I use to tell my mother, that you and I go together like little children and cardboard boxes.
Imagination meeting creativity and a will to make the most out of any circumstance.
I use to tell my mother that if the world offered us cardboard, we will give them castles; a fortress for every cube, a kingdom for every cuboid.
My mother said, it’s because I love boxes.
She told me that from the time I was waist high, I had a thing for spaces I can never fit into and places I didn’t belong.
Like those beloved boxes, or the wrong circles, or hearts made of cardboard.
So tell me now; what is the shape of your heart?
What sort of material is it made from?
How do I begin to fit my supposedly unwanted self into this dense vacuum?
I know that sometimes, I can be a bit stubborn; unable to bend and break at the expectation of something I cannot live up to, but how come I can never be packaged within your soul?
Ain't I precious enough to be carried as I am?
How come you can never wrap your mind around all of my fullness?
Close the lids of your contentment around me?
How come you can never contort your heart just a bit to take on the shape of my fragility with some bubble wrapped consideration?
Ain't I malleable enough?
Ain't I clay on a potter's wheel hoping to be moulded into a thing of beauty?
Maybe I wasn't ready-made enough for you.
Ain't I years of commitment and sacrifice; and mother's words saying that you don't deserve a spirit like mine?
Ain't I a good actor?
Don't I smile when I should be crying?
How come these private tears couldn't make soggy your cardboard heart with sympathy?
Is your heart made from something waterproof?
Is that the reason why I am the only one who goes under during this flood?
I am drowning while your boxed heart just stays there - floating.
I go under knowing that I can never climb in no matter how hard I tried.
Ain't I twelve years a slave to your pride, being whipped black and blue from the absence of your sorry's?
Ain't I the product of too many sorry's?
How come you ain't ever sorry?
How come you always sorry?
How come I always end up feeling like a sorry excuse after all of your sorry excuses?
Every night, I leave puzzle pieces of my love at your bedside in hopes that you'd one day build the portrait; get to see the whole picture although I came to you in jigsaw.
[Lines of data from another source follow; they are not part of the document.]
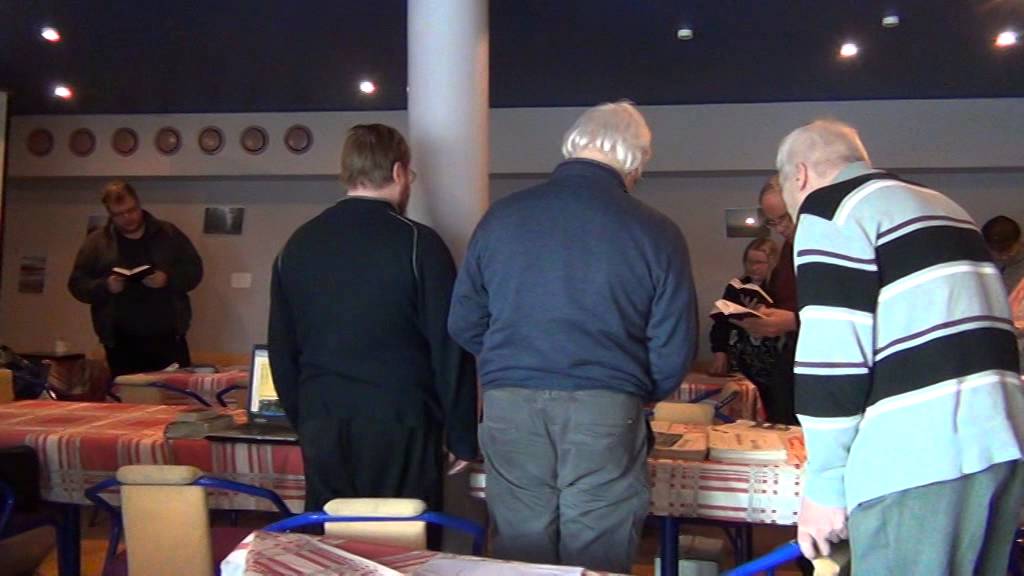 Locate an element on the screen. The height and width of the screenshot is (576, 1024). laptop is located at coordinates (245, 424), (257, 380). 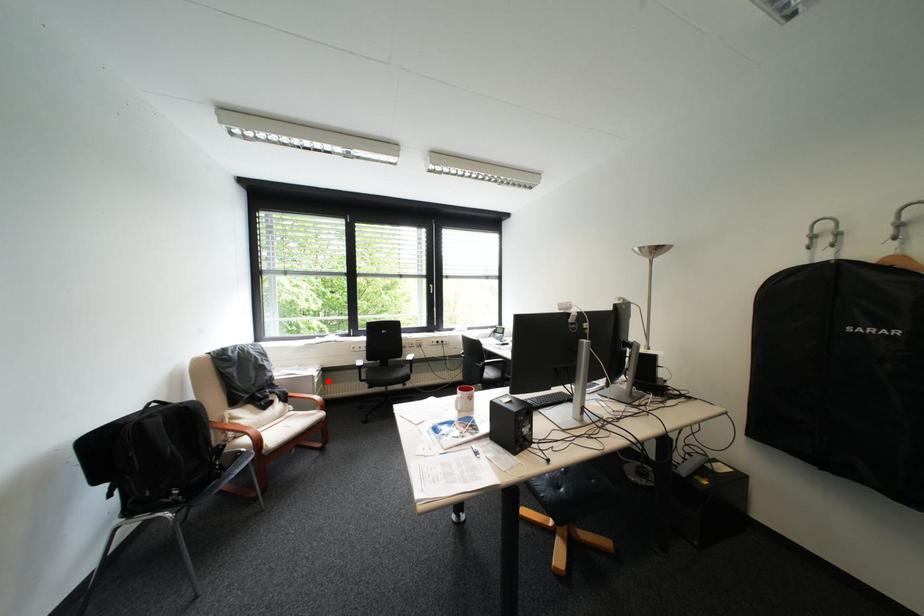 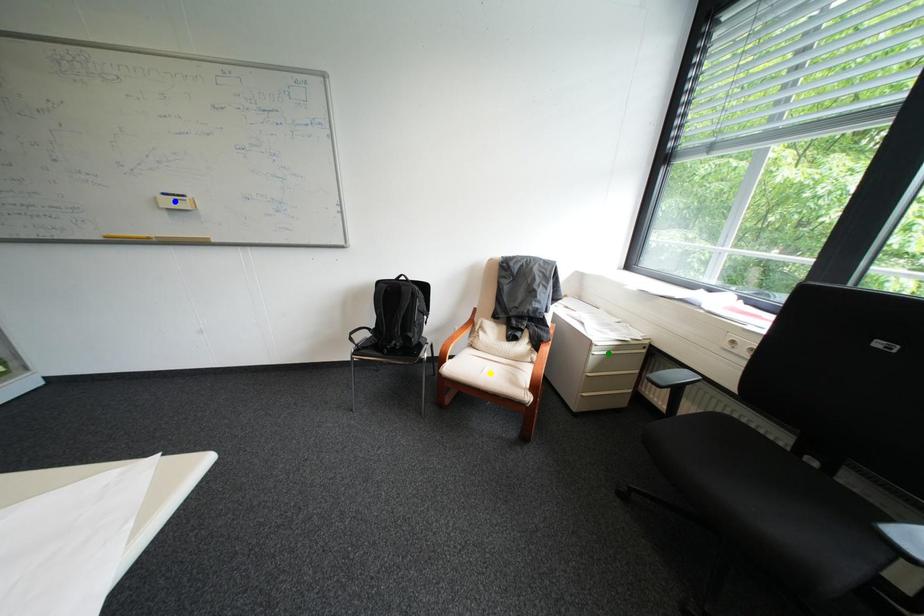 Question: I am providing you with two images of the same scene from different viewpoints. A red point is marked on the first image. You are given multiple points on the second image. Which point in image 2 is actually the same real-world point as the red point in image 1?

Choices:
 (A) green point
 (B) yellow point
 (C) blue point

Answer: (A) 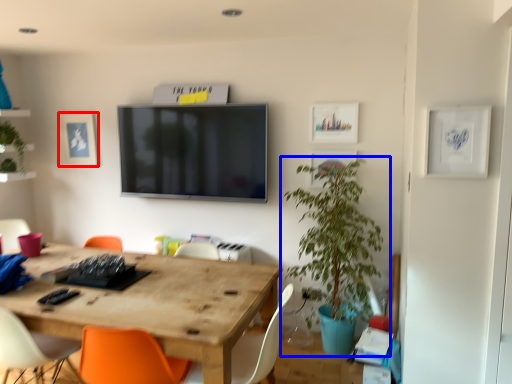 Question: Which point is closer to the camera, picture frame (highlighted by a red box) or houseplant (highlighted by a blue box)?

Choices:
 (A) picture frame
 (B) houseplant

Answer: (B) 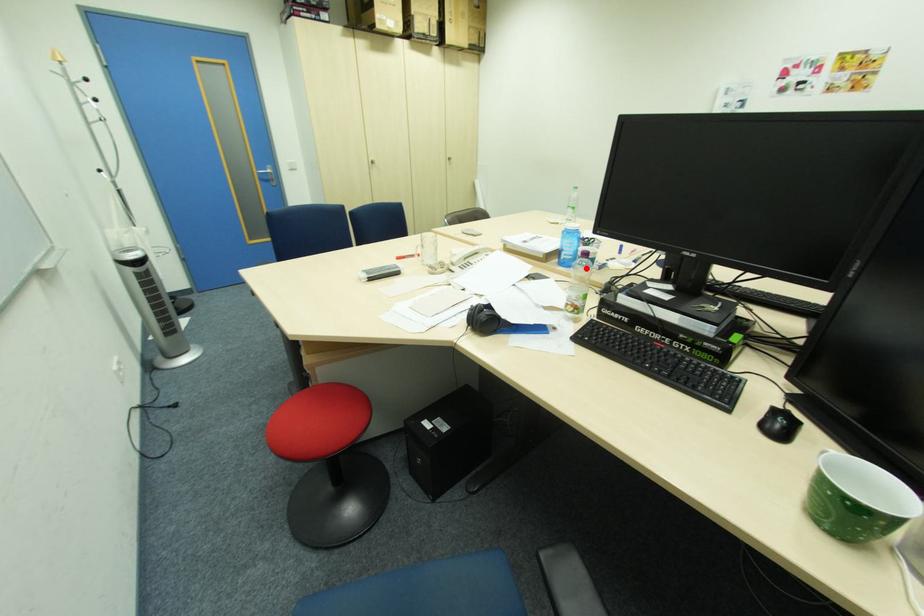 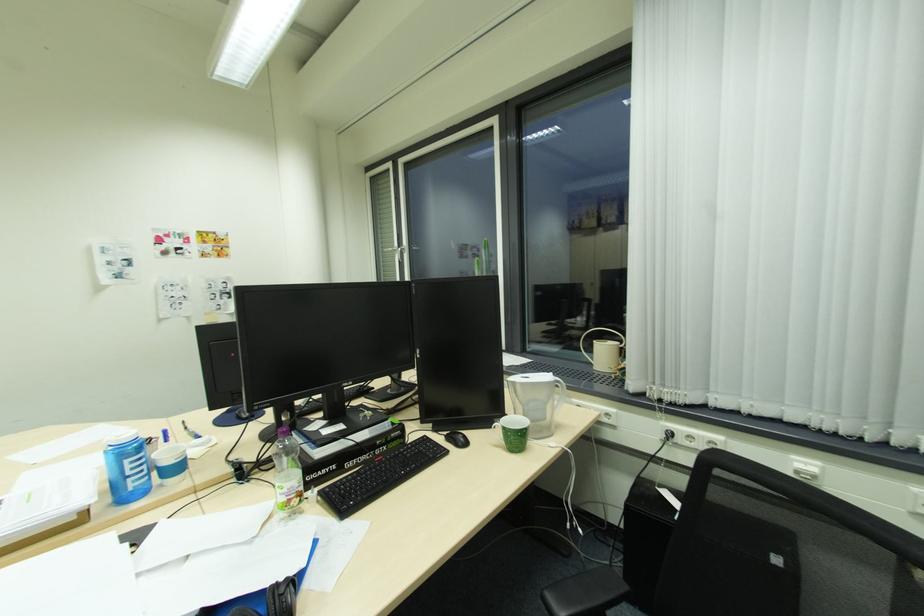 Where in the second image is the point corresponding to the highlighted location from the first image?

(176, 482) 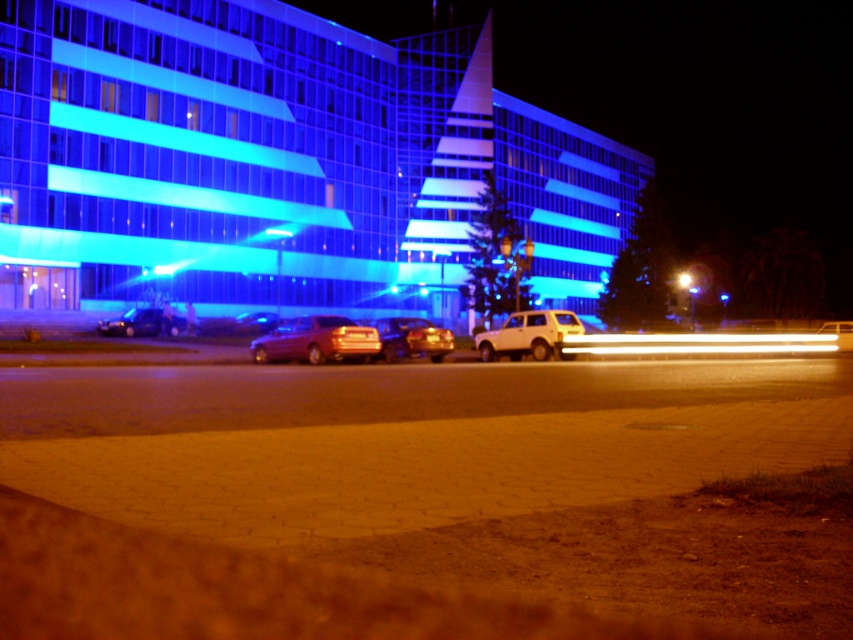 You are a delivery person who needs to park your 1.8 meters tall delivery box in the parking area. You see the metallic red sedan at center and the shiny black sedan at center. Can you place the delivery box between them?

The metallic red sedan at center is taller than the shiny black sedan at center. Since the delivery box is 1.8 meters tall, it might not fit between them if the space between the sedans is constrained by their heights. However, the description only mentions height comparison, not the distance between them. Without information on the horizontal space, it is uncertain if the box can fit vertically or horizontally.

You are standing at the point marked as point (x=316, y=340) in the image. What color is the vehicle located exactly at that point?

The metallic red sedan at center is located at point (x=316, y=340).

You are a delivery driver who needs to park your truck, which is 17 meters long, between the white matte suv at center and the metallic silver car at center. Is there enough space for your truck to fit between them?

The distance between the white matte suv at center and the metallic silver car at center is 16.81 meters. Since your truck is 17 meters long, there is not enough space for it to fit between them.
But I've come to realize that it's futile.
That without the effort of imagination and a little creativity, a box will always be, just a box.
So maybe mother was right.
Maybe I do have a thing for spaces I can never fit into and places I don't belong.
Or maybe she was wrong.
Maybe I was just too much fire for you to quench.
Too much passion for your cardboard heart to hold.
Too much warm embrace for your bosom.
Whatever it may be, know that my peace is no longer yours to take.
Know that love is too wild to be boxed in anyways.